En aquel tiempo, Jesús dijo:
«Ay de vosotros, escribas y fariseos hipócritas, que os parecéis a los sepulcros blanqueados! Por fuera tienen buena apariencia, pero por dentro están llenos de huesos de muertos y de podredumbre; lo mismo vosotros: por fuera parecéis justos, pero por dentro estáis repletos de hipocresía y crueldad.

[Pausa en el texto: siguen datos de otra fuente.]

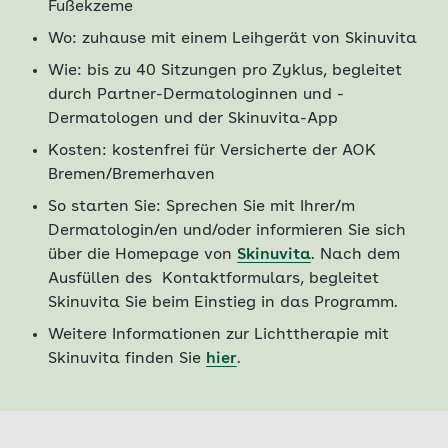
Fußekzeme
Wo: zuhause mit einem Leihgerät von Skinuvita
Wie: bis zu 40 Sitzungen pro Zyklus, begleitet
durch Partner-Dermatologinnen und -
Dermatologen und der Skinuvita-App
Kosten: kostenfrei für Versicherte der AOK
Bremen/Bremerhaven
So starten Sie: Sprechen Sie mit Ihrer/m
Dermatologin/en und/oder informieren Sie sich
über die Homepage von
Skinuvita
. Nach dem
Ausfüllen des Kontaktformulars, begleitet
Skinuvita Sie beim Einstieg in das Programm.
Weitere Informationen zur Lichttherapie mit
Skinuvita finden Sie
hier
.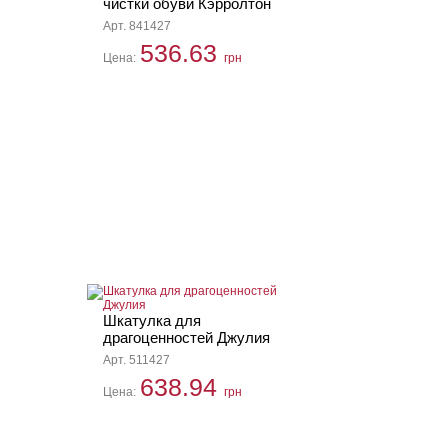
чистки обуви Кэрролтон
Арт. 841427
536.63
Цена:
грн
Шкатулка для
драгоценностей Джулия
Арт. 511427
638.94
Цена:
грн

¡Ay de vosotros, escribas y fariseos hipócritas, que edificáis sepulcros a los profetas y ornamentáis los mausoleos de los justos, diciendo: “Si hubiéramos vivido en tiempo de nuestros padres, no habríamos sido cómplices suyos en el asesinato de los profetas!" Con esto atestiguáis en vuestra contra, que sois hijos de los que asesinaron a los profetas. ¡Colmad también vosotros la medida de vuestros padres!».
Palabra del Señor
REFLEXION
"¡Ay de vosotros…!"
Estas exclamaciones de Jesús nos deben alertar, pues son una llamada a revisar posiciones y disposiciones. Alerta sobre la apariencia, una tentación tan humana y que zancadillea a los bautizados de manera especial. Por fuera buena apariencia ¿y el interior qué? Nos llama el Señor a revisar las actitudes y ser misericordiosos. La dureza de corazón; la insensibilidad espiritual y social; la indiferencia piadosa… ¿qué abunda en el corazón? Pues de allí se desborda y empapa la existencia y nuestro mundo de relaciones.
Tenemos mucho que considerar en la intimidad de cada uno. Pienso que los discursos y homilías de León XIV en su reciente visita a España nos pueden ayudar a todos en todas las latitudes.
¿Dónde estoy yo? ¿Con quién estoy yo?